El temblor -catalogado como el mayor en Japón en los últimos 140 años y el quinto más fuerte en el mundo, según los sismólogos- se produjo el 11 de marzo, a las 14.46 hora local (05.46 hora española), con epicentro en el océano Pacífico, a 130 kilómetros de la costa de la provincia oriental de Miyagi y a una profundidad de 20 kilómetros.

Media hora después, se produjo un segundo terremoto, esta vez con una intensidad de 7,4 grados en la misma escala y localizado al sur del primero. En días sucesivos llegaron a contabilizarse más de 200 réplicas, alguna de ellas de una magnitud nada desdeñable de 6,3 grados.
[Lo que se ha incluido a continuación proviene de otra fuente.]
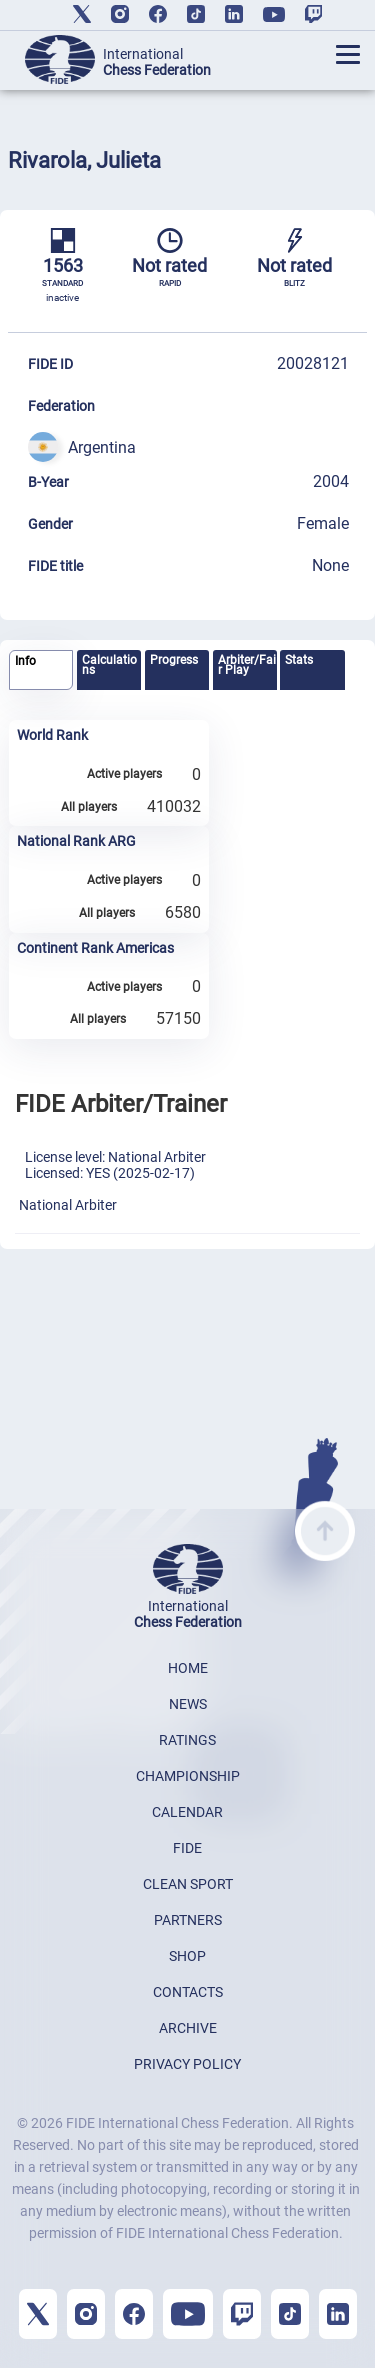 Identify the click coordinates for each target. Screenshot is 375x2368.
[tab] (41, 670)
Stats (299, 660)
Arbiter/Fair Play (247, 665)
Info (25, 661)
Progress (174, 660)
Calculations (109, 665) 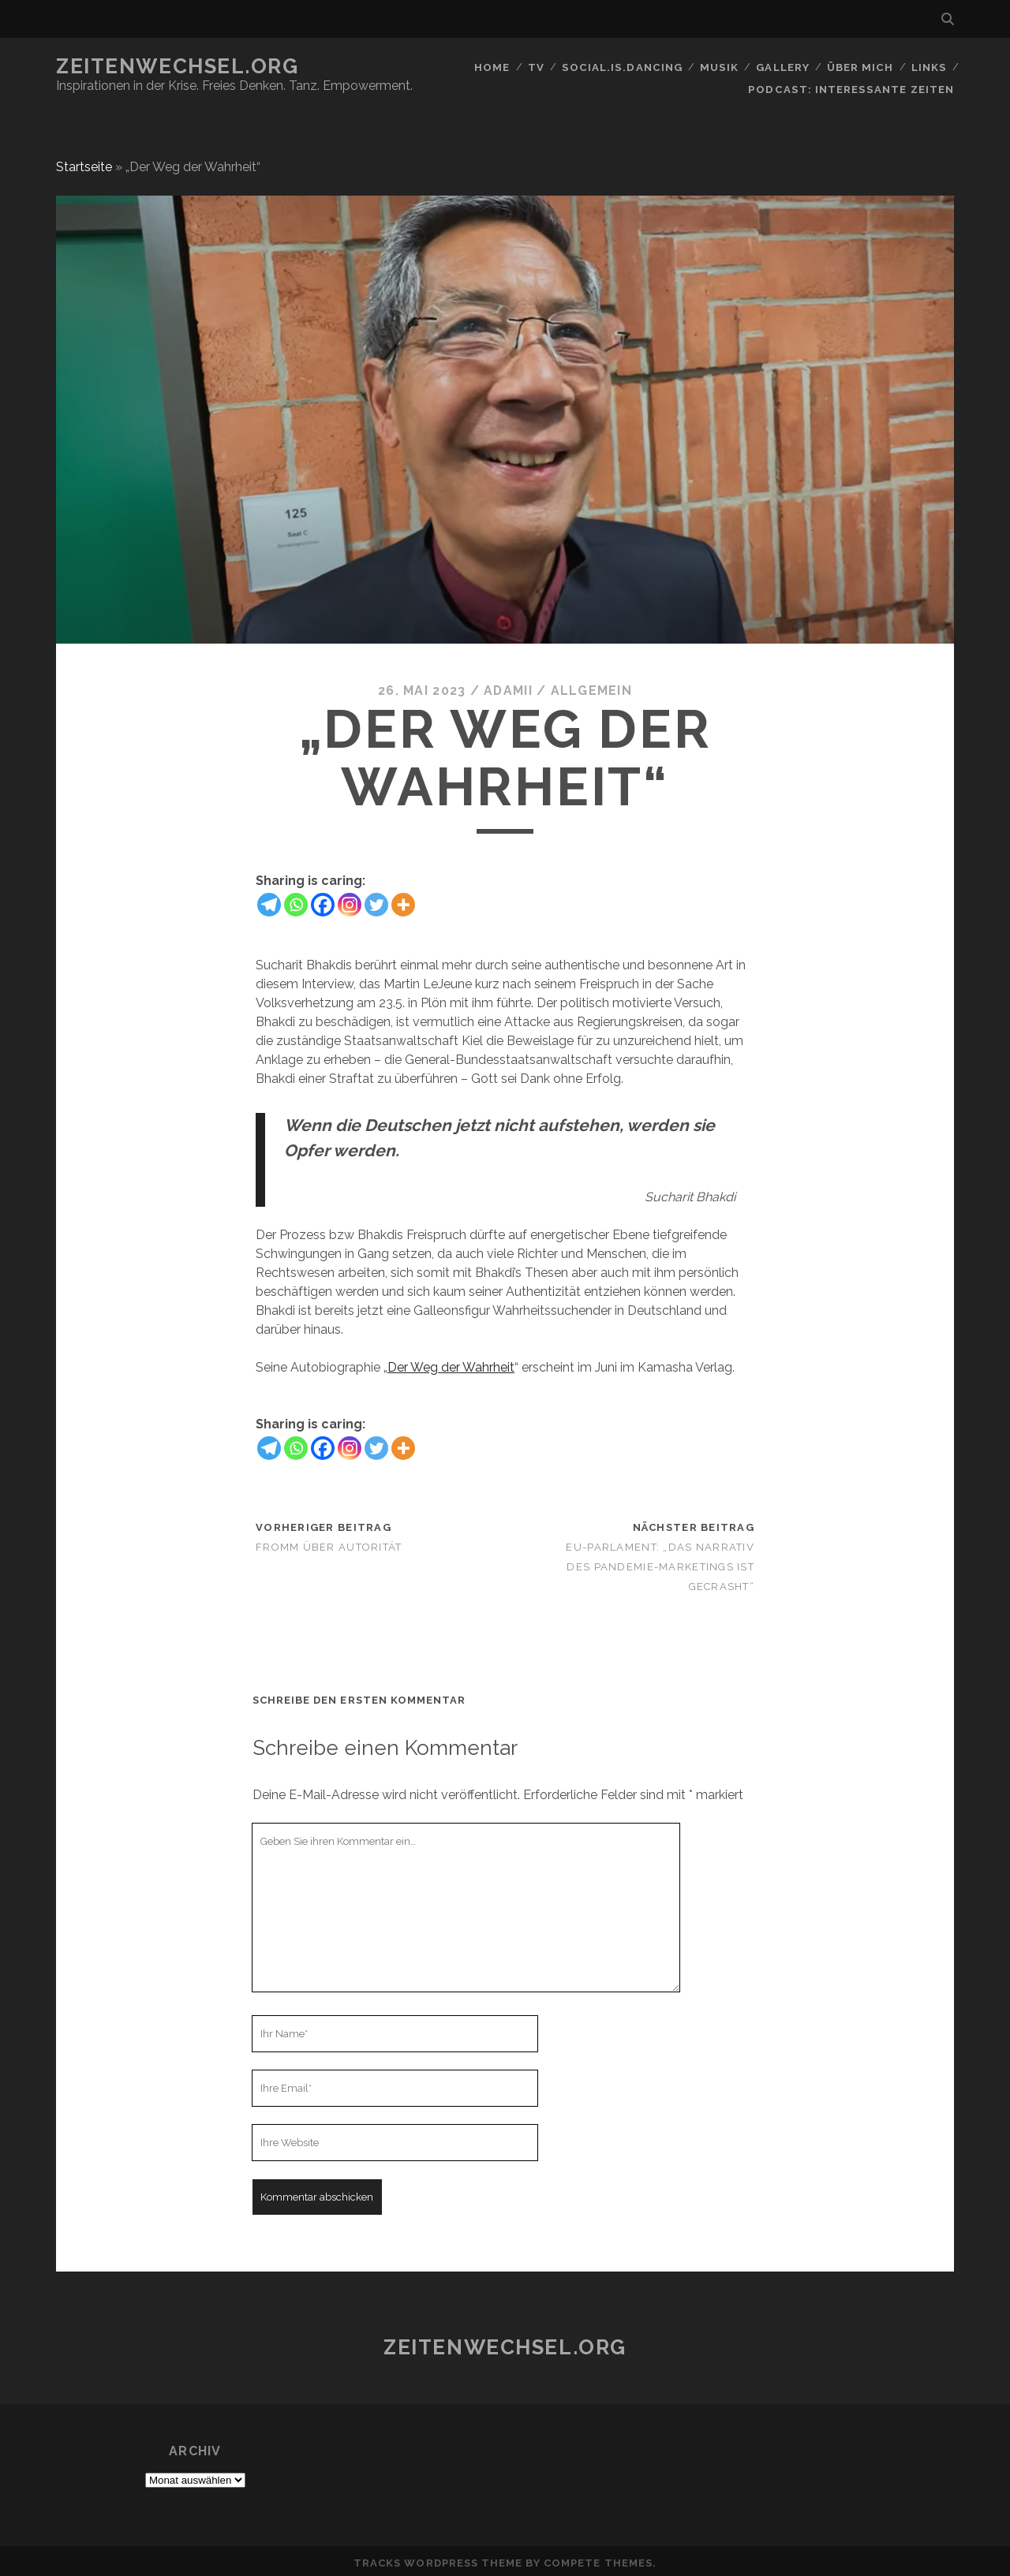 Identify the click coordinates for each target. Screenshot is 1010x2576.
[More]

La sacudida del fondo del mar provocó un tsunami, una gran ola de 10 metros de alto que, a 500 kilómetros por hora, se adentró 15 kilómetros en tierra, llevándose por delante todo lo que encontraba a su paso: viviendas, barcos, automóviles ...

ALARMA NUCLEAR

Pero las noticias más alarmantes conciernen a la central nuclear Daiichi de Fukushima, situada a 220 kilómetros de Tokio, que no pudo soportar la fuerza del terremoto ni la embestida del tsunami, resultando dañados sus reactores, especialmente el número dos, con el núcleo y vasija de contención afectados.
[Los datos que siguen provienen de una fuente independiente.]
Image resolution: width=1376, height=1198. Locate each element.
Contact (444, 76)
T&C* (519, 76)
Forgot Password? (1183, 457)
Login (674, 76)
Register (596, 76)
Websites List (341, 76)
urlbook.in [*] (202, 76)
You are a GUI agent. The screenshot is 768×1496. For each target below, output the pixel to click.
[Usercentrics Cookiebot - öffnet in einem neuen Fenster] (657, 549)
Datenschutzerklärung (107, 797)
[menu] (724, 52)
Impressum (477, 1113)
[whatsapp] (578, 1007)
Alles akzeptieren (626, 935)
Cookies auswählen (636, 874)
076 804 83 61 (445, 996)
El accidente ha puesto sobre la mesa la seguridad de estas plantas y el debate ha llegado a Europa, donde algunos países con fuerte tradición nuclear se están replanteando sus planes en esta materia.

En su reunión celebrada los días 22 y 23 de marzo en Helsinki (Finlandia), la Asociación de Autoridades Reguladoras de Seguridad Nuclear de Europa Occidental (WENRA) ha concretado cómo se llevarán a cabo las revisiones de la seguridad y los análisis de riesgos (denominados stress tests, o pruebas de resistencia) de las centrales nucleares europeas.

WENRA ha definido los denominados stress tests como una reevaluación de los márgenes de seguridad en las centrales existentes, considerando las circunstancias del accidente en Fukushima. Estas evaluaciones permitirán analizar el comportamiento de las plantas nucleares ante una serie de situaciones extremas que pudieran poner en riesgo su seguridad.

Los plazos contemplados en la propuesta (a partir de la aprobación de la misma) son de 6 meses para que las centrales nucleares completen las revisiones y de 3 meses para la evaluación por parte de los reguladores. En este sentido, WENRA ha creado un grupo de trabajo para precisar en un documento el alcance y el contenido de las pruebas de resistencia. Este documento será elaborado a lo largo de las próximas semanas.